I think we were both feeling happy on the same secure plane, and sun-drugged, and dreamy – the things which accorded with the spirit but not necessarily the act of love, especially not the first act. We found this out a little later on, when the cool wine was finished, and all the food; we smiled at each other, and presently took to the woods, but it was in search of shade, not of cover.
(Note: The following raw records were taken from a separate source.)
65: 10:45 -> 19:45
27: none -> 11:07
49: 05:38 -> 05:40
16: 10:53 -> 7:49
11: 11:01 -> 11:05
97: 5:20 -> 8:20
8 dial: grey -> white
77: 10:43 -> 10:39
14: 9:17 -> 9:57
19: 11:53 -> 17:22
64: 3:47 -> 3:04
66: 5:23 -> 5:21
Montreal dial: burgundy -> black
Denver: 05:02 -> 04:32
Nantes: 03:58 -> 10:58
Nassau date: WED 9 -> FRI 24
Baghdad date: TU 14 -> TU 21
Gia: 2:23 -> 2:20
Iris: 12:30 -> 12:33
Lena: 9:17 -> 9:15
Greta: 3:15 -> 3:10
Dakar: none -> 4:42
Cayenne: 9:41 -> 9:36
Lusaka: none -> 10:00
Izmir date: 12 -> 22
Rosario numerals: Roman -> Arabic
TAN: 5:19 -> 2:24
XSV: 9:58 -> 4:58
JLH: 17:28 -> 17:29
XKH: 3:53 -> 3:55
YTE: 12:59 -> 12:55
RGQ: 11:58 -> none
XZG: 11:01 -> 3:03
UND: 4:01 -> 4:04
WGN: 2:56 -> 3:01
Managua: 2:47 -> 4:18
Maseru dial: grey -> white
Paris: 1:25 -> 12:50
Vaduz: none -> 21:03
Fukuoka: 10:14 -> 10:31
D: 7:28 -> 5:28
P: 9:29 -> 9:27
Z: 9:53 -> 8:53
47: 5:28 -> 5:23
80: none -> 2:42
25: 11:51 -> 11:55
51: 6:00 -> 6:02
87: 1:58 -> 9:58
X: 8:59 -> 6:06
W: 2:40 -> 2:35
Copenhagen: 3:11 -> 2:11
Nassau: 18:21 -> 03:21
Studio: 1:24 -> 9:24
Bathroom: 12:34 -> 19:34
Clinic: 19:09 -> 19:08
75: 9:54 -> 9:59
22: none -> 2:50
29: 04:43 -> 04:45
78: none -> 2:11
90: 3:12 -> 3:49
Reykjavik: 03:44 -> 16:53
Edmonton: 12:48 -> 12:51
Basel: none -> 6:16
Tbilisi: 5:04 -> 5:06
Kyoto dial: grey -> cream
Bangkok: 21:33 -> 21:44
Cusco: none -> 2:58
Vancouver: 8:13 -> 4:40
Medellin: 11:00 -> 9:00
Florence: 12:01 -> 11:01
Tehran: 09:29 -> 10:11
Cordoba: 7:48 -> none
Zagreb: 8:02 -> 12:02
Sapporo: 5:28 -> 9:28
There was a grove of trees nearby, mostly pine and spreading oak, topped by a lone cork tree which might have served as the banner for my other field of endeavour. We lay down under this interlacing arch, withdrawing into the dappled, speckled shadows, like prudent animals. We kissed, with good average intensity, and Susan was freer with her body than she had ever been, and we saw in each other’s eyes that, by mutual accommodation, the animals need not be prudent.
But it was siesta time, not lovemaking time. I did not especially want to make love to her then.
We
did not want it. Though we were moving towards our rendezvous, and we both knew it, we knew also that it would hold a little longer for us. Ours was not to be a cane-field free-for-all, nor love among the pine needles; no lemon-yellow stretch pants were going to be involved, either. We were waiting for the most liberal licence of night.